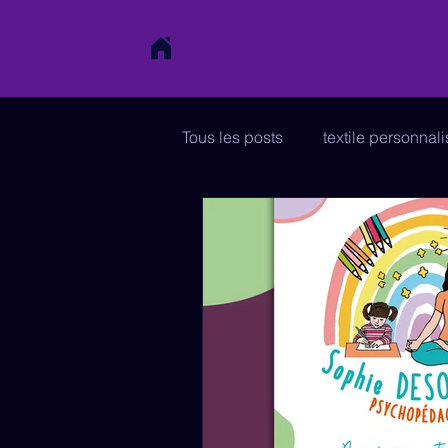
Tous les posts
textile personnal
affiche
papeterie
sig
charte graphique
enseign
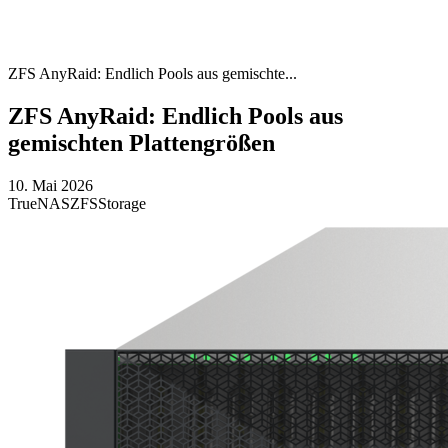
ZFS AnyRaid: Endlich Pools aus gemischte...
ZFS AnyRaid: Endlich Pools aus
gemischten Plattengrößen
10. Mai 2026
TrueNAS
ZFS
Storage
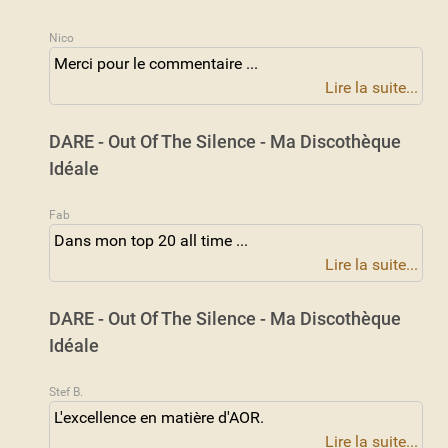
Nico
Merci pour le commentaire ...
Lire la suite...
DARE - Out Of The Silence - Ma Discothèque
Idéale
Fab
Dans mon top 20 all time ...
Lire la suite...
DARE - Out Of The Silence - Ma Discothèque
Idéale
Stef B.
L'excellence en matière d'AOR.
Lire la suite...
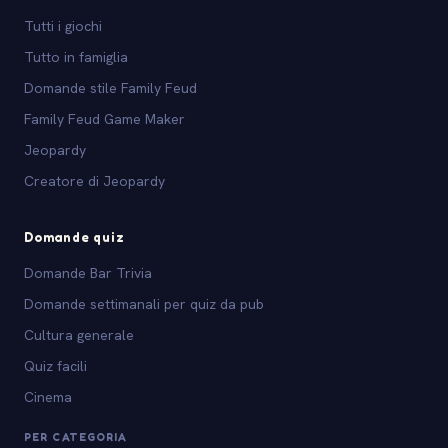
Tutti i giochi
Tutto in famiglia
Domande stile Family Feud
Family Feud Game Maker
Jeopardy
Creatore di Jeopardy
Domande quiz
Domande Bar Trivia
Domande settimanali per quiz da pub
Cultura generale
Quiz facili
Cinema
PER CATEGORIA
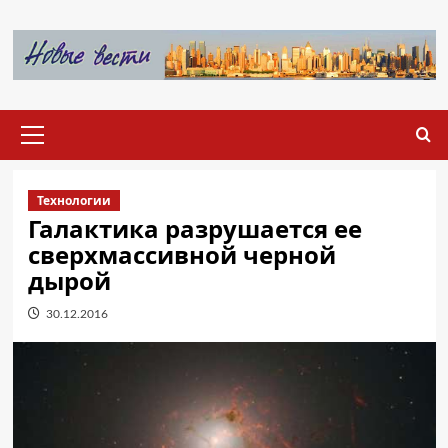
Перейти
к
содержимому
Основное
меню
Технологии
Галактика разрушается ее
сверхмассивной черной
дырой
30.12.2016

......

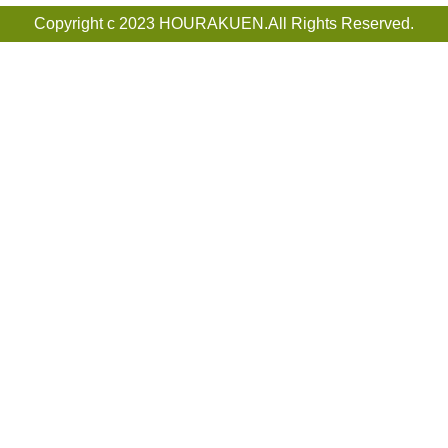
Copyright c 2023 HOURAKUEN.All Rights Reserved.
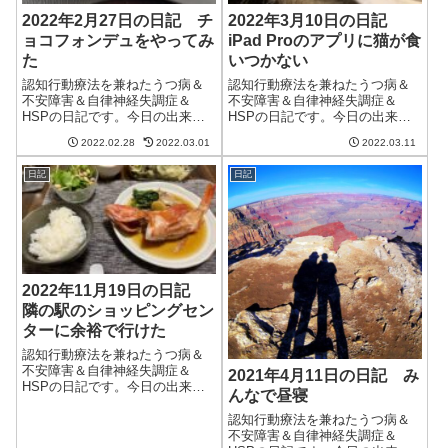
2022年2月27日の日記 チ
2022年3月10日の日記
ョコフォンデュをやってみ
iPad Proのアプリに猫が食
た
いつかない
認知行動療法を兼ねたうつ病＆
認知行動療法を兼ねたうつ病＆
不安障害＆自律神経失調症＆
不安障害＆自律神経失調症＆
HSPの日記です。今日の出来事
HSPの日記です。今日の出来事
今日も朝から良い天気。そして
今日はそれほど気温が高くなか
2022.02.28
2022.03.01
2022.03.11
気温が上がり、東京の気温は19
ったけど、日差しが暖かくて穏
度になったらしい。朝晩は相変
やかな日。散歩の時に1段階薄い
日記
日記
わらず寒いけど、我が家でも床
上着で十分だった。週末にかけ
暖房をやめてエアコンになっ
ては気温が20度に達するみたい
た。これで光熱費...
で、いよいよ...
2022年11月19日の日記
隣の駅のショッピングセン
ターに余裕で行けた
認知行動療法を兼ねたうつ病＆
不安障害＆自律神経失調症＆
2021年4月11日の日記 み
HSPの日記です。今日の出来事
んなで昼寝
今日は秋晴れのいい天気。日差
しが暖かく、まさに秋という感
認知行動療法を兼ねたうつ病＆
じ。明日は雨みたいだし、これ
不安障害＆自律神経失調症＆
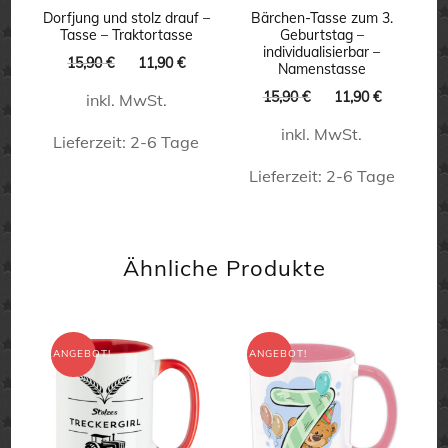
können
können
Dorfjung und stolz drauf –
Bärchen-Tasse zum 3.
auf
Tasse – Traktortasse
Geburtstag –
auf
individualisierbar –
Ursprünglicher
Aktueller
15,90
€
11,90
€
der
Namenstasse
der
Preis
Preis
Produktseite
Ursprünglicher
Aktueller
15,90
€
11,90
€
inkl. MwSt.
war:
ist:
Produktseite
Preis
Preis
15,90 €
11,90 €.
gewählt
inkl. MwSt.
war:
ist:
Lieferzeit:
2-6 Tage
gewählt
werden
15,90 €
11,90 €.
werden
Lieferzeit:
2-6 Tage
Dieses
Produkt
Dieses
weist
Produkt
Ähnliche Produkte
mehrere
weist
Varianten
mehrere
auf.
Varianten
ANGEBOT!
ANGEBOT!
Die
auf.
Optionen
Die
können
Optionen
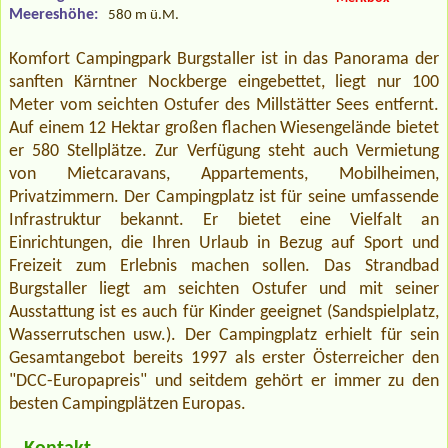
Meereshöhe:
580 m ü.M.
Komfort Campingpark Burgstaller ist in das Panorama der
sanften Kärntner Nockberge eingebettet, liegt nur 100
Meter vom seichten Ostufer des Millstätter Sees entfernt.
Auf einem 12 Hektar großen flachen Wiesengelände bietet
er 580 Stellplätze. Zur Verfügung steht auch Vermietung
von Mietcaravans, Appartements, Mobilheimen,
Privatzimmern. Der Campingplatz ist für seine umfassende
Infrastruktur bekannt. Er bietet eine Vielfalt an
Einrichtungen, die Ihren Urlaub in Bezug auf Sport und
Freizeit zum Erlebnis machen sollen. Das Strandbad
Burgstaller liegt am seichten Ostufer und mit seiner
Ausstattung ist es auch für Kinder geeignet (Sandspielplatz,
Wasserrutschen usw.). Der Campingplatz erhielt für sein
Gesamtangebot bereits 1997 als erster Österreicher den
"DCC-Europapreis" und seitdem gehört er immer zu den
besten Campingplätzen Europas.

......

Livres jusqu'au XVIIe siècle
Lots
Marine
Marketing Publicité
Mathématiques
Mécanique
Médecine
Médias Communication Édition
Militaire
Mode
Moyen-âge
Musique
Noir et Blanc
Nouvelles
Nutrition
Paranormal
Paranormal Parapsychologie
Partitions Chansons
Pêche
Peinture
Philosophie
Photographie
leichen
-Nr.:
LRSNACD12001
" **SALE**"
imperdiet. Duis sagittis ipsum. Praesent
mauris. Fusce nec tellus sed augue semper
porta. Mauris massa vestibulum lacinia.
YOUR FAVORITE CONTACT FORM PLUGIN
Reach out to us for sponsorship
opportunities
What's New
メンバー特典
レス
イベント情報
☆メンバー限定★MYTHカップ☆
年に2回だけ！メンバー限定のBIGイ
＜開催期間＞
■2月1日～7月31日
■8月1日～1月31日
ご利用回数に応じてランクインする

......

What is required>
Extract all lines of the records above that include "bietet".

Task solution>
Auf einem 12 Hektar großen flachen Wiesengelände bietet
Infrastruktur bekannt. Er bietet eine Vielfalt an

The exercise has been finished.